It was a time when the Grand Magic Circus singer Guy Gaillardo, star of Robinson Crusoë, rang out such lyrics as “Argentina is a country populated by 18 million dopes…because all the others are abroad!”

After that, Savary went the way of Offenbach and Molière, all the while retaining his stunning wizardry. His Superdupont ze Show, staged in 1982 at the Paris Théâtre de l'Odéon and starring Alice Sapritch, presented the Berlusconi-like populism prompted by the election victory of the oh-so erudite François Mitterrand.  

Savary was not interested in performances where everything is pre-arranged like a music score. “I work with actors, and singers and I increase or reduce the characters according to the talents of one and the other,” he once explained. “I hate actors who wait in the wings to appear on stage. I try to have everyone on stage at the same time, which sometimes makes the last days of rehearsals a little chaotic and irritated, because I get irritated, because the actors get irritated. It is important that they get irritated and that they become destabalised. Improvisation is very important for me, I work to measure. Theatre is a prototype form of art, a hand-crafted art, biodegradable. In my shows, I want to retain this aspect of ‘living art’, that surprises happen.”

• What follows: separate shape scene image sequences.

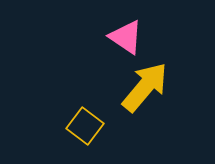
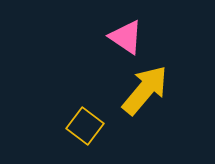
yellow arrow: moved 3 px down
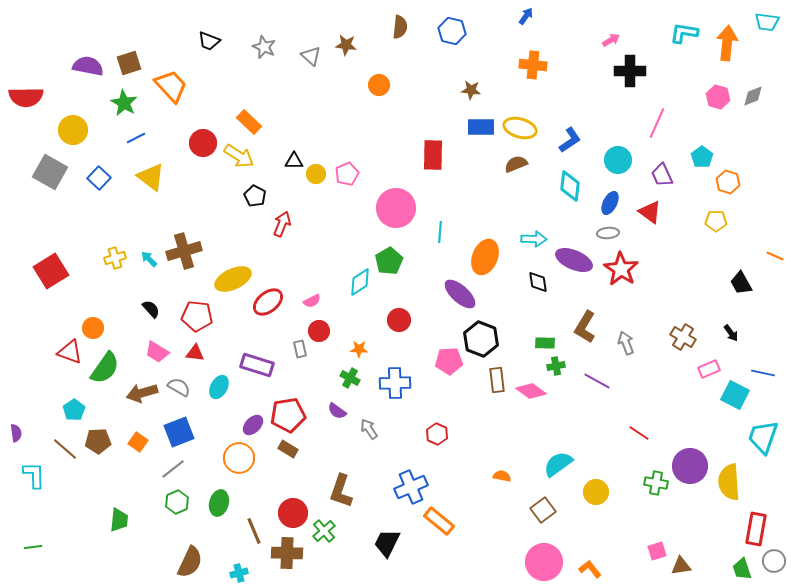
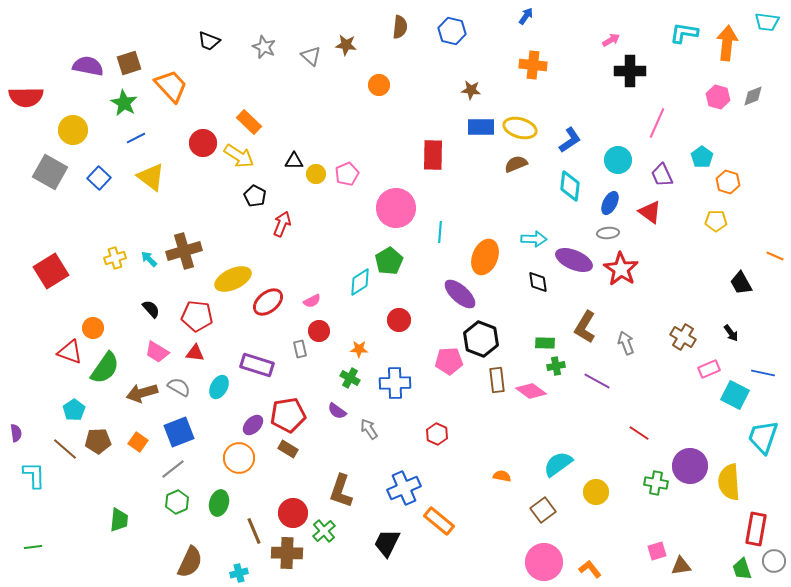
blue cross at (411, 487): moved 7 px left, 1 px down
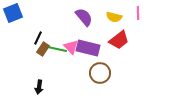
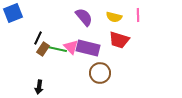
pink line: moved 2 px down
red trapezoid: rotated 55 degrees clockwise
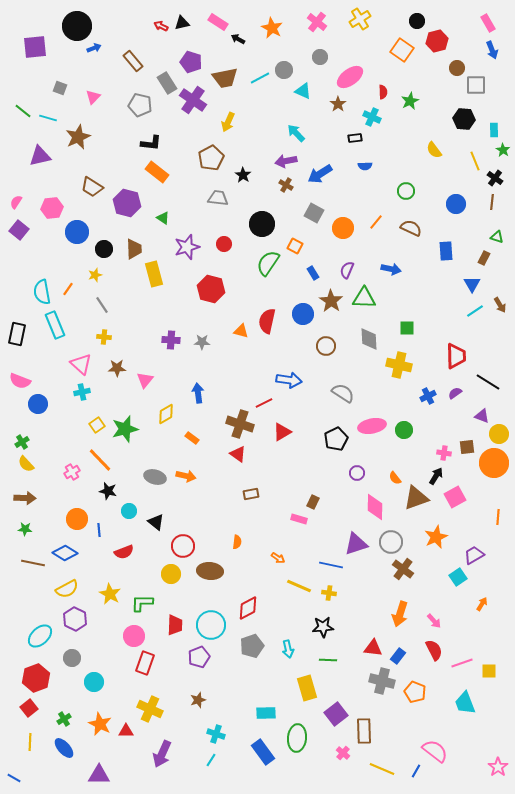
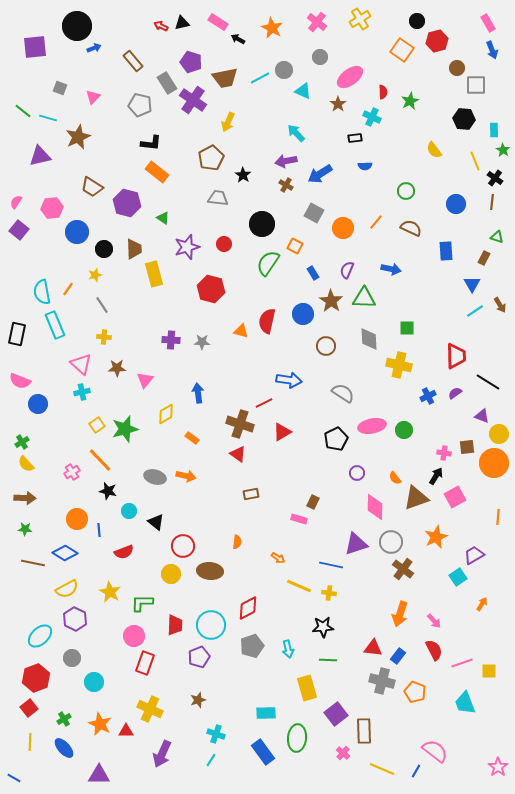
yellow star at (110, 594): moved 2 px up
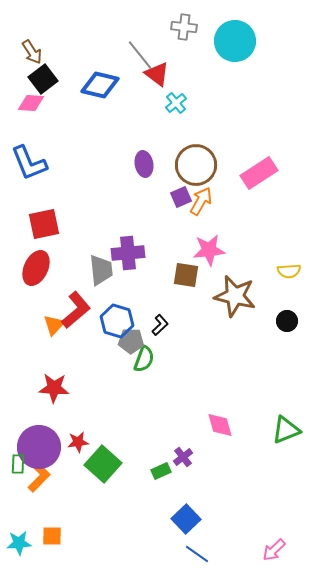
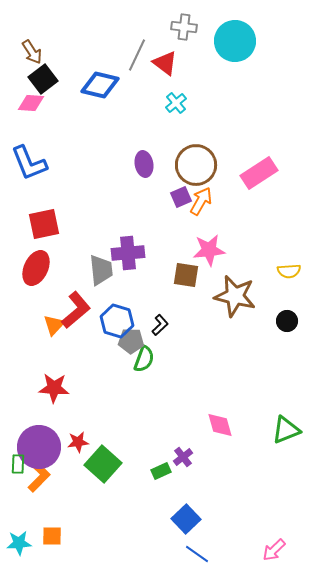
gray line at (140, 55): moved 3 px left; rotated 64 degrees clockwise
red triangle at (157, 74): moved 8 px right, 11 px up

The establishment was to reward Savary’s talent with his appointment to a number of high-ranking posts:  as director of the Montpellier drama centre (1982-1986), then director of the Lyon drama centre (1986-1988), before returning to Paris to head the prestigious Théâtre national de Chaillot (1988-2000), followed by the Opéra-Comique (2000-2007). He was not forgotten, but he also didn’t forget others. I remember how, in the spring of 1995, he had helped the singer Mireille (1906-1996) for her ultimate and deeply moving appearance on stage, at the Théâtre National Populaire (TNP). My then five year-old son would for long pronounce the words “Vieille comme Mireille”.

Savary, whose name rhymes so well with féerie, always knew how to make much ado about hullabaloo.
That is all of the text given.